Courtney Hunt, who scored an Academy Award nomination (Original Screenplay) for her 2008 film Frozen River, hasn't made a feature since then, logging only five episodes of TV in the intervening eight years. As a script, The Whole Truth carried Nicholas Kazan's name, who himself scored an Original Screenplay nomination for Reversal of Fortune back in 1980, but on the finished film, his script is credited under a pseudonym. There's no evidence to suggest who was responsible for Kazan's displeasure, but the flourishes that make Truth interesting seem to be Hunt's.
As the court case unfolds, Ramsey has a simple but insurmountable obstacle: Mike won't talk to him, or anyone else -- since the day his father was killed, he hasn't said a word.

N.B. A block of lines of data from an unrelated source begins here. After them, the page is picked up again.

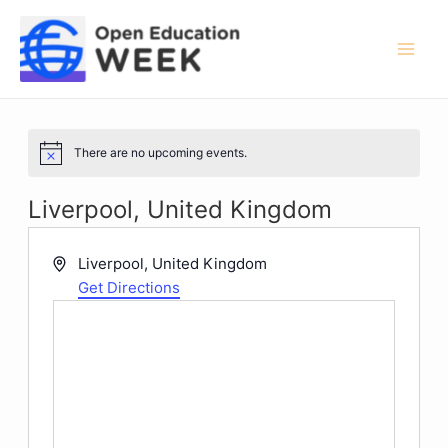
Skip
to
content
Mai
Men
There are no upcoming events.
Notice
Liverpool, United Kingdom
Address
Liverpool
,
United Kingdom
Get Directions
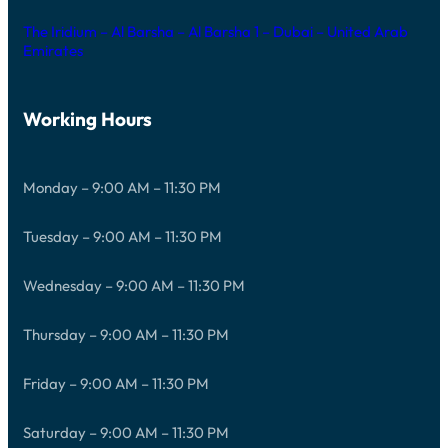
The Iridium – Al Barsha – Al Barsha 1 – Dubai – United Arab
Emirates
Working Hours
Monday – 9:00 AM – 11:30 PM
Tuesday – 9:00 AM – 11:30 PM
Wednesday – 9:00 AM – 11:30 PM
Thursday – 9:00 AM – 11:30 PM
Friday – 9:00 AM – 11:30 PM
Saturday – 9:00 AM – 11:30 PM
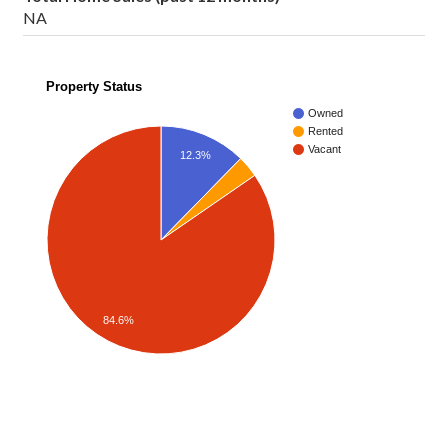
NA
Property Status
Owned
Rented
Vacant
12.3%
84.6%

While he tries to find a way into Mike's confidence, he plays his only card: reveal Boone's casual cruelty toward his wife and Mike's mother, Loretta (Renee Zellweger) and paint him as someone Mike had to kill to protect her safety. The testimony from witnesess called by the prosecution are shown in flashbacks, which is Hunt's one lightning-bolt inspiration. Through these flashbacks (or the absence of them), the viewer is given instant insight onto the ways the people on the stand tell the truth, stretch it, or even alter it. Hunt sets this up with a particularly beautiful clip right near the begining: Boone, carrying a struggling child, with no sound. He throws the child, still struggling, in the family pool. After a brief cutaway to something else, she returns to the flashback, and Boone cannonballs in after his son. Immediately, the perception of the footage changes completely. Later, witnesses will describe an event that is shown in full. Moments later, they'll describe another, but only part of their account is actually shown.

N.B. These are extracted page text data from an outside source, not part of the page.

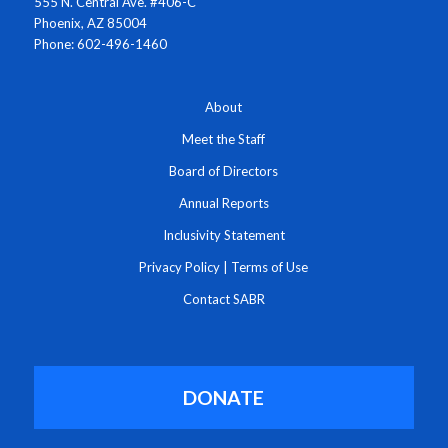
555 N. Central Ave. #406-C
Phoenix, AZ 85004
Phone: 602-496-1460
About
Meet the Staff
Board of Directors
Annual Reports
Inclusivity Statement
Privacy Policy
|
Terms of Use
Contact SABR
DONATE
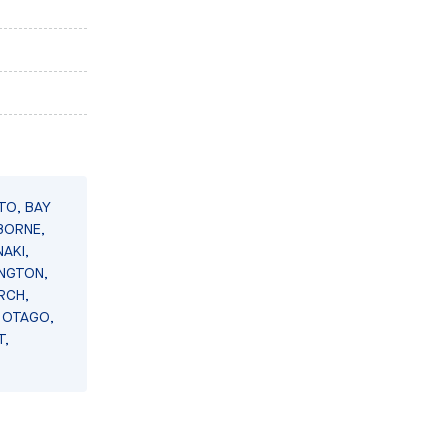
TO, BAY
BORNE,
AKI,
INGTON,
RCH,
 OTAGO,
T,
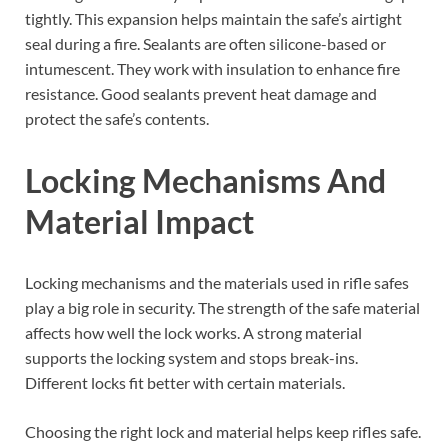
tightly. This expansion helps maintain the safe’s airtight
seal during a fire. Sealants are often silicone-based or
intumescent. They work with insulation to enhance fire
resistance. Good sealants prevent heat damage and
protect the safe’s contents.
Locking Mechanisms And
Material Impact
Locking mechanisms and the materials used in rifle safes
play a big role in security. The strength of the safe material
affects how well the lock works. A strong material
supports the locking system and stops break-ins.
Different locks fit better with certain materials.
Choosing the right lock and material helps keep rifles safe.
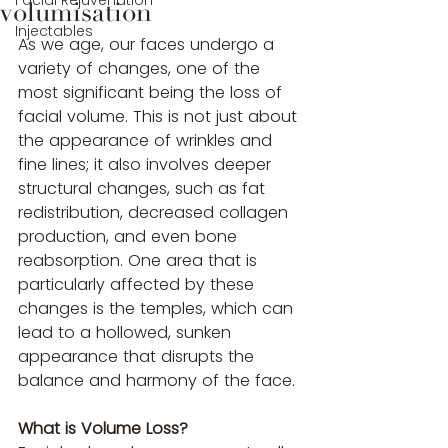
Facial Rejuvenation
volumisation
Injectables
As we age, our faces undergo a 
variety of changes, one of the 
most significant being the loss of 
facial volume. This is not just about 
the appearance of wrinkles and 
fine lines; it also involves deeper 
structural changes, such as fat 
redistribution, decreased collagen 
production, and even bone 
reabsorption. One area that is 
particularly affected by these 
changes is the temples, which can 
lead to a hollowed, sunken 
appearance that disrupts the 
balance and harmony of the face.
What is Volume Loss?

Daniel Craig was initially slated to play the lead role, but it's hard to imagine his sometimes prickly demeanor co-existing with Ramsey's often mercenary attitude without making the character completely unlikable. Instead, Hunt got Reeves, who leavens Ramsey's opportunism with his natural charm. In one stretch of the film, the prosecutor (Jim Klock, perfectly cast) attempts to find his way through extremely sensitive territory during a witness interview, and comes out looking like a compassionless monster. Painting Ramsey with the same brush -- winning matters more than the truth -- is not very interesting, but Reeves finds notes to play that make the equivalency more interesting. (His co-stars don't fare as well -- the talented Gugu Mbatha-Raw is left to dangle with a character that is 75% backstory and 25% function, and Zellweger does little more than show off her collection of stares.)

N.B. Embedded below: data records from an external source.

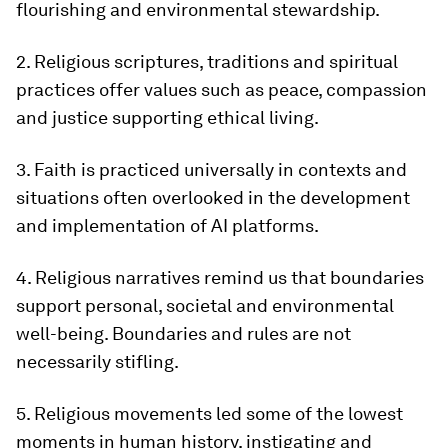
flourishing and environmental stewardship.
2. Religious scriptures, traditions and spiritual
practices offer values such as peace, compassion
and justice supporting ethical living.
3. Faith is practiced universally in contexts and
situations often overlooked in the development
and implementation of AI platforms.
4. Religious narratives remind us that boundaries
support personal, societal and environmental
well-being. Boundaries and rules are not
necessarily stifling.
5. Religious movements led some of the lowest
moments in human history, instigating and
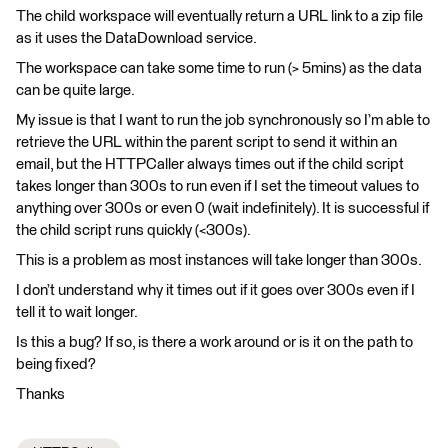
The child workspace will eventually return a URL link to a zip file
as it uses the DataDownload service.
The workspace can take some time to run (> 5mins) as the data
can be quite large.
My issue is that I want to run the job synchronously so I’m able to
retrieve the URL within the parent script to send it within an
email, but the HTTPCaller always times out if the child script
takes longer than 300s to run even if I set the timeout values to
anything over 300s or even 0 (wait indefinitely). It is successful if
the child script runs quickly (<300s).
This is a problem as most instances will take longer than 300s.
I don’t understand why it times out if it goes over 300s even if I
tell it to wait longer.
Is this a bug? If so, is there a work around or is it on the path to
being fixed?
Thanks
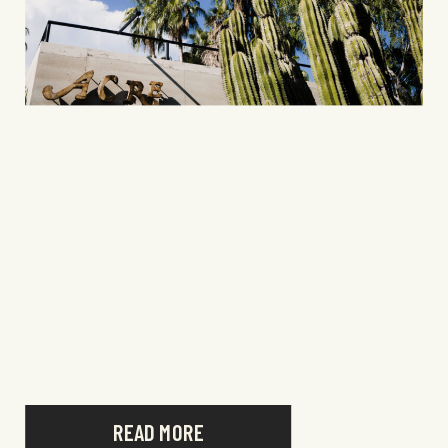
READ MORE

As the film's ability to create suspense and intrigue is based on information that's being held back, obscured, or distorted, the ultimate ruling on whether or not any of the mystery was time well spent depends on how the film eventually shows its hand. A good movie would reveal the facts but use those revelations to put characters in morally or ethically challenging positions. Instead, Truth basically explains everything in a defeating flashback that defines the difference between the old Ebert notion of what a film is about versus how a film is about it. Despite the movie's title, "the whole truth" isn't all that interesting -- how it comes out, what it says about the characters, and how they react to it is what really matters.